▸ PROVIDED RECORDS:
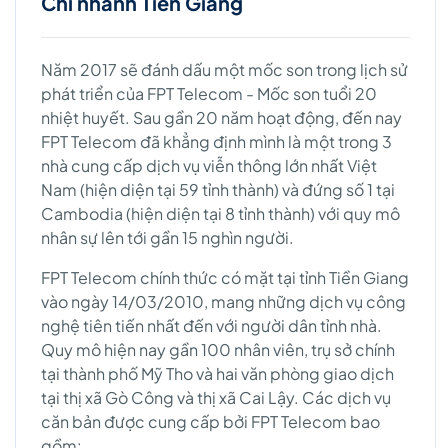
Chi nhánh Tiền Giang
Năm 2017 sẽ đánh dấu một mốc son trong lịch sử
phát triển của FPT Telecom - Mốc son tuổi 20
nhiệt huyết. Sau gần 20 năm hoạt động, đến nay
FPT Telecom đã khẳng định mình là một trong 3
nhà cung cấp dịch vụ viễn thông lớn nhất Việt
Nam (hiện diện tại 59 tỉnh thành) và đứng số 1 tại
Cambodia (hiện diện tại 8 tỉnh thành) với quy mô
nhân sự lên tới gần 15 nghìn người.
FPT Telecom chính thức có mặt tại tỉnh Tiền Giang
vào ngày 14/03/2010, mang những dịch vụ công
nghệ tiên tiến nhất đến với người dân tỉnh nhà.
Quy mô hiện nay gần 100 nhân viên, trụ sở chính
tại thành phố Mỹ Tho và hai văn phòng giao dịch
tại thị xã Gò Công và thị xã Cai Lậy. Các dịch vụ
căn bản được cung cấp bởi FPT Telecom bao
gồm:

▸ TASK STATEMENT: The listing above must be given again exactly, minus its pictures.

▸ RESULT OF THIS TASK:
Chi nhánh Tiền Giang
Năm 2017 sẽ đánh dấu một mốc son trong lịch sử
phát triển của FPT Telecom - Mốc son tuổi 20
nhiệt huyết. Sau gần 20 năm hoạt động, đến nay
FPT Telecom đã khẳng định mình là một trong 3
nhà cung cấp dịch vụ viễn thông lớn nhất Việt
Nam (hiện diện tại 59 tỉnh thành) và đứng số 1 tại
Cambodia (hiện diện tại 8 tỉnh thành) với quy mô
nhân sự lên tới gần 15 nghìn người.
FPT Telecom chính thức có mặt tại tỉnh Tiền Giang
vào ngày 14/03/2010, mang những dịch vụ công
nghệ tiên tiến nhất đến với người dân tỉnh nhà.
Quy mô hiện nay gần 100 nhân viên, trụ sở chính
tại thành phố Mỹ Tho và hai văn phòng giao dịch
tại thị xã Gò Công và thị xã Cai Lậy. Các dịch vụ
căn bản được cung cấp bởi FPT Telecom bao
gồm:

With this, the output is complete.